New Study on the Psychological Impacts of Climate Change - Climate Action

New research by the American Psychological Association (APA) investigates the interface between psychology and climate change.

The report aims to determine psychology’s contributions to understanding and addressing global climate change and place the psychological dimensions of climate change.

The APA finds that: “Human response to climate change blurs the distinction typically found between responses to natural and technological disasters.”

The study divides the human psychological effects into two categories: first is direct mental-health injuries associated with extreme weather, natural disasters and degraded environment, such as drought. The second are indirect impacts, such as anxiety and uncertainty “which may cause heat-related violence, conflicts over resources, migrations, dislocations and chronic environmental-stress.”

Paul Stern, Professor at the National Research Council said: “Psychological contributions to limiting climate change will come not from trying to change people’s attitudes; but from helping to make low-carbon technologies more attractive and user-friendly; economic incentives more transparent and easier to use and information more actionable and relevant to the people who need it.”

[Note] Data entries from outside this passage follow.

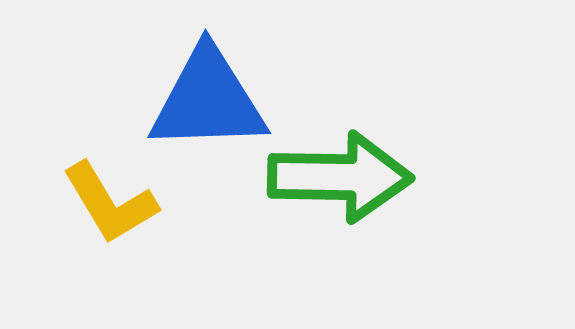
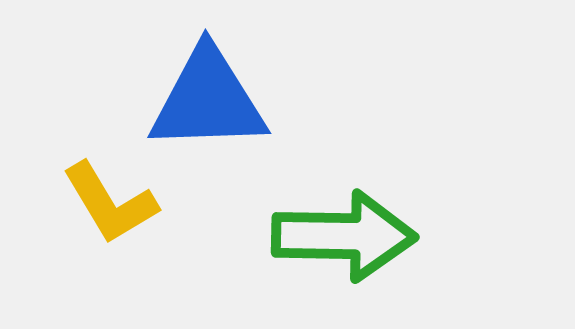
green arrow: moved 4 px right, 59 px down
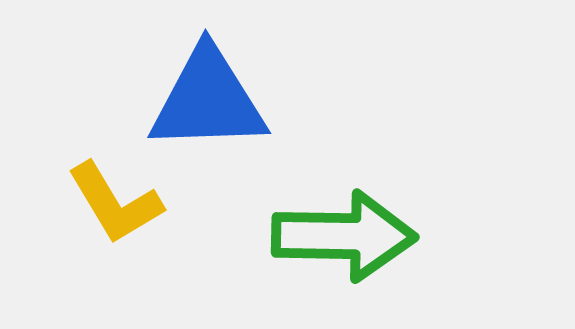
yellow L-shape: moved 5 px right
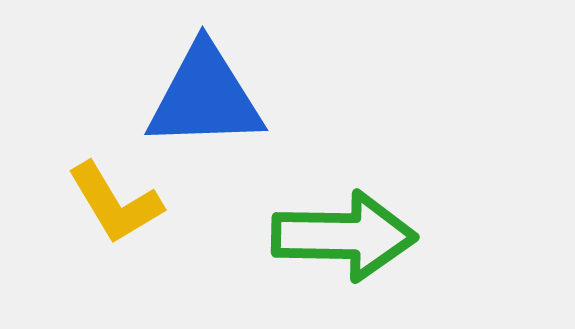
blue triangle: moved 3 px left, 3 px up
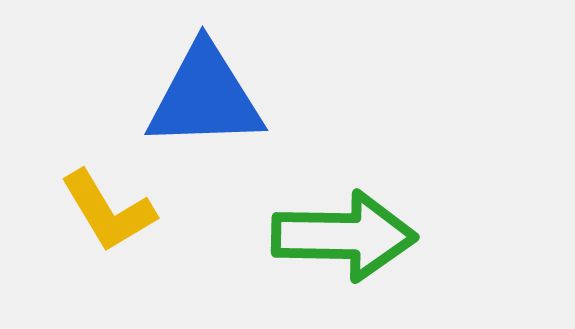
yellow L-shape: moved 7 px left, 8 px down
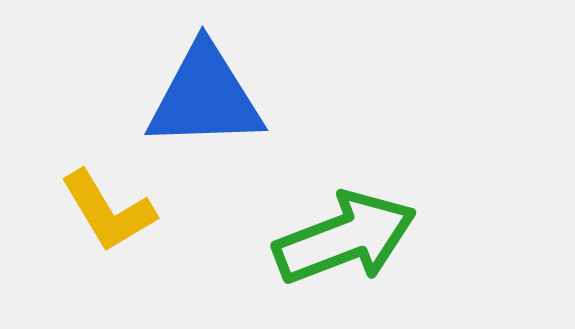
green arrow: moved 1 px right, 2 px down; rotated 22 degrees counterclockwise
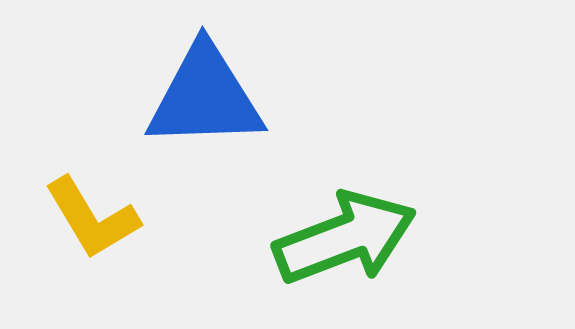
yellow L-shape: moved 16 px left, 7 px down
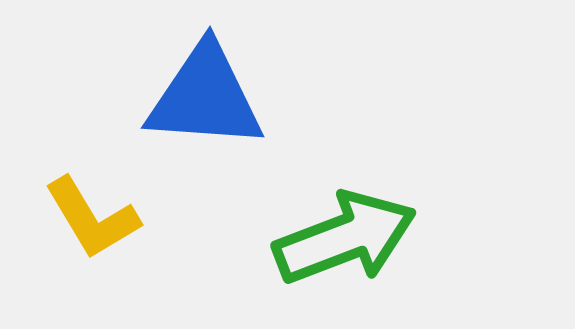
blue triangle: rotated 6 degrees clockwise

The APA report suggests that humans cannot relate their actions to the long-term and in some cases ambiguous, consequences of climate change. Consequently, humans do not know how to react.

The research considers the human causes, consequences and responses to climate change and then links them with how climate change alters human cognitive, motivational, interpersonal, and organisational responses and processes.

The report notes: “Psychology is essential to understanding the human causes and consequences of climate change.”

According to Thomas J. Doherty, a professor at the Lewis & Clark Graduate School of Education, climate change, unlike other crises, evokes a very different human response. He says: “Although all of these potential [climate change] impacts cannot be described with full clarity, the cumulative and interacting psychosocial effects of may well be profound.”

He continues to describe how, even in the absence of direct impacts, Heat, extreme weather-events, and increased competition for scarce environmental resources, on top of pre-existing inequalities and disproportionate impacts among groups and nations, can result in increasing stress and anxiety.

“Anticipation and concern about the threat of climate change may erode quality of life and threaten mental health,” he adds.

It says that the cause of confusion relates to human reaction to disasters: “Altruistic or community-supportive responses are associated with natural disasters, whereas uncertainty and divisiveness are associated with technological disasters.”

Because climate change is a mixture of technological and natural crises, human are incapable of grasping the subject, cognitively or emotionally.

The article says that climate change adaptation partly extends beyond making physical and structural adjustments to environmental changes. It argues that adaptation should apply at the emotional level to organizations and communities. This can be done through threat and response appraisals, emotion management and cognitive reframing.